When The Hard Stuff is the Good Stuff

Photo by g-stockstudio/iStock / Getty Images

I've been hearing from friends and clients about things in life that are really hard. Jobs, leadership, families, health, entrepreneurship...just to name a few things that have come up in conversations of late. These things are real. They matter. And not one of the stories I've heard is anything short of hard.  

For some time now, I've had a favorite mantra to use when hard things come up. It's borrowed from Glennon Doyle, an author and speaker I admire. Her simple reminder that, "We can do hard things.", has been an anchor for me to hold onto when my own "stuff" gets tough. A simple and true reminder that each one of us has the capacity to handle whatever life throws at us.  

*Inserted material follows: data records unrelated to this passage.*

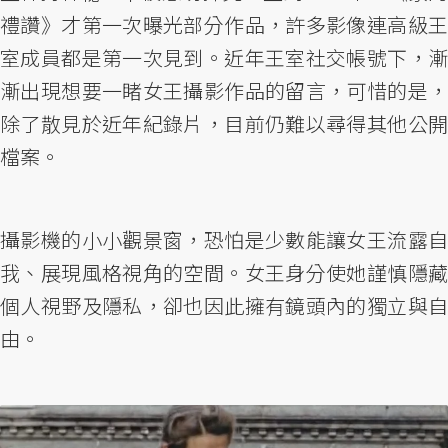
禮讚》才第一次曝光部分作品，許多影像連高級王
室成員都是第一次見到。近年王室社交帳號下，漸
漸出現想要一睹女王攝影作品的留言，可惜的是，
除了散見於近年紀錄片，目前仍難以尋得其他公開
檔案。
攝影機的小小觀景窗，恐怕是少數能讓女王流露自
我、展現風格視角的空間。女王身分使她謹慎隱藏
個人視野及隱私，卻也因此擁有鏡頭內的獨立與自
由。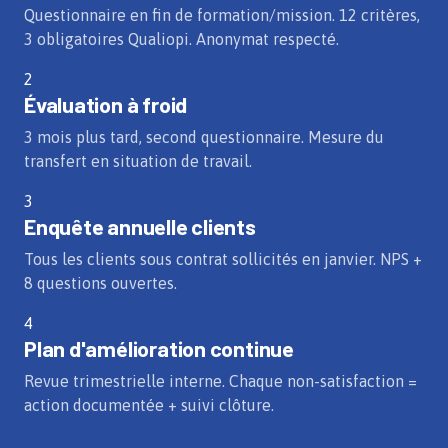
Questionnaire en fin de formation/mission. 12 critères,
3 obligatoires Qualiopi. Anonymat respecté.
2
Évaluation à froid
3 mois plus tard, second questionnaire. Mesure du
transfert en situation de travail.
3
Enquête annuelle clients
Tous les clients sous contrat sollicités en janvier. NPS +
8 questions ouvertes.
4
Plan d'amélioration continue
Revue trimestrielle interne. Chaque non-satisfaction =
action documentée + suivi clôture.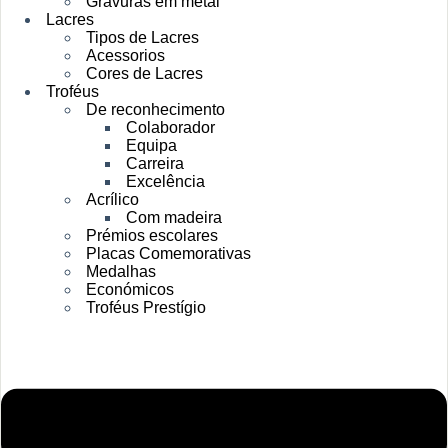
Gravuras em metal
Lacres
Tipos de Lacres
Acessorios
Cores de Lacres
Troféus
De reconhecimento
Colaborador
Equipa
Carreira
Excelência
Acrílico
Com madeira
Prémios escolares
Placas Comemorativas
Medalhas
Económicos
Troféus Prestígio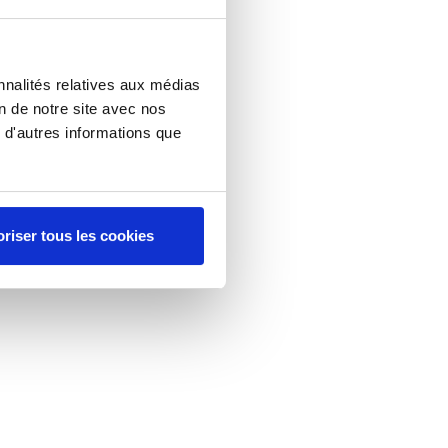
nnalités relatives aux médias
on de notre site avec nos
 d'autres informations que
riser tous les cookies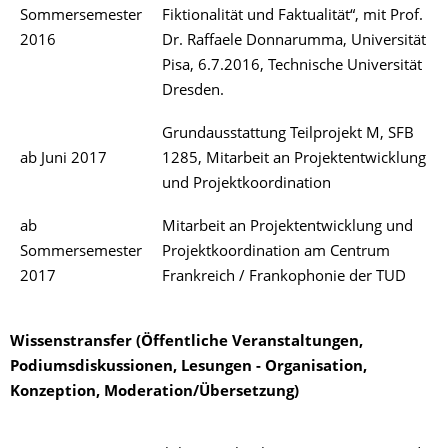
Sommersemester
Fiktionalität und Faktualität“, mit Prof.
2016
Dr. Raffaele Donnarumma, Universität
Pisa, 6.7.2016, Technische Universität
Dresden.
Grundausstattung Teilprojekt M, SFB
ab Juni 2017
1285, Mitarbeit an Projektentwicklung
und Projektkoordination
ab
Mitarbeit an Projektentwicklung und
Sommersemester
Projektkoordination am Centrum
2017
Frankreich / Frankophonie der TUD
Wissenstransfer (Öffentliche Veranstaltungen,
Podiumsdiskussionen, Lesungen - Organisation,
Konzeption, Moderation/Übersetzung)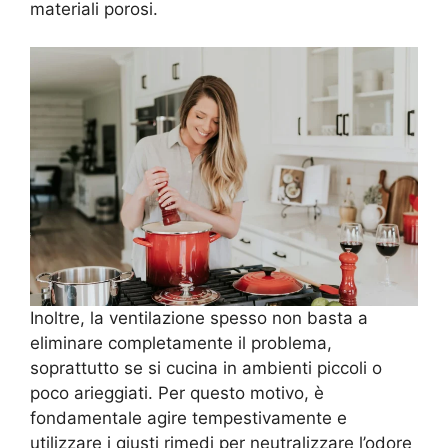
materiali porosi.
Inoltre, la ventilazione spesso non basta a
eliminare completamente il problema,
soprattutto se si cucina in ambienti piccoli o
poco arieggiati. Per questo motivo, è
fondamentale agire tempestivamente e
utilizzare i giusti rimedi per neutralizzare l’odore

But I'm wondering lately if the hard things are actually maybe more than something to handle or to get through. Maybe the hard stuff is actually the good stuff. Think about it. If you've ever tried any kind of exercise that requires you to hold a position for a period of time, most likely you've started to shake at some point. If you've tried to lift heavier weight, the repetitions get harder towards the end. The further you run, the harder the miles become. Any trainer would tell you, that's when the good stuff happens. When the exercise becomes the hardest, the muscle you're working to build is actually getting stronger.  

Consider the perspective that this also is true in life.

  • Managers lean into hard conversations with employees and  grow leadership capacity
  • Leaving a comfortable job and moving into a challenging new one develops new skills
  • Feedback from a disappointed client results in learnings that improve process or service
  • A health crisis strengthens family communication and relationships
  • Taking on more than we can handle teaches us valuable lessons about the importance of boundaries

Grow, develop, improve, strengthen, learn. The good stuff. Just like a muscle, we are built and changed as a result of dealing with what is hard. 

In my own experience, searching for what's good makes the work feel a bit less heavy. When we only see what is difficult, our thoughts stay in the negative and whatever we're dealing with feels harder. When our perspective shifts to finding a way to grow or learn, we suddenly relish the challenge. We might even say, "Bring it on!" if we're feeling especially courageous.

If you need a reminder prompt or a way to reflect on your situation through the lens of growth and learning, I've created a helpful worksheet for just that purpose. Print it out, post it and ask yourself these questions when you're feeling the weight of a challenge.

You've got this. Hold the pose a second or two longer. Lean in a little bit further. Practice saying no sometimes. Take the road less traveled rather than the easy path. Ask for help when the going gets too tough alone. And by all means, rest along the way.

Everyone wants to live on top of the mountain, but all the happiness and all the growth occur while you’re climbing it.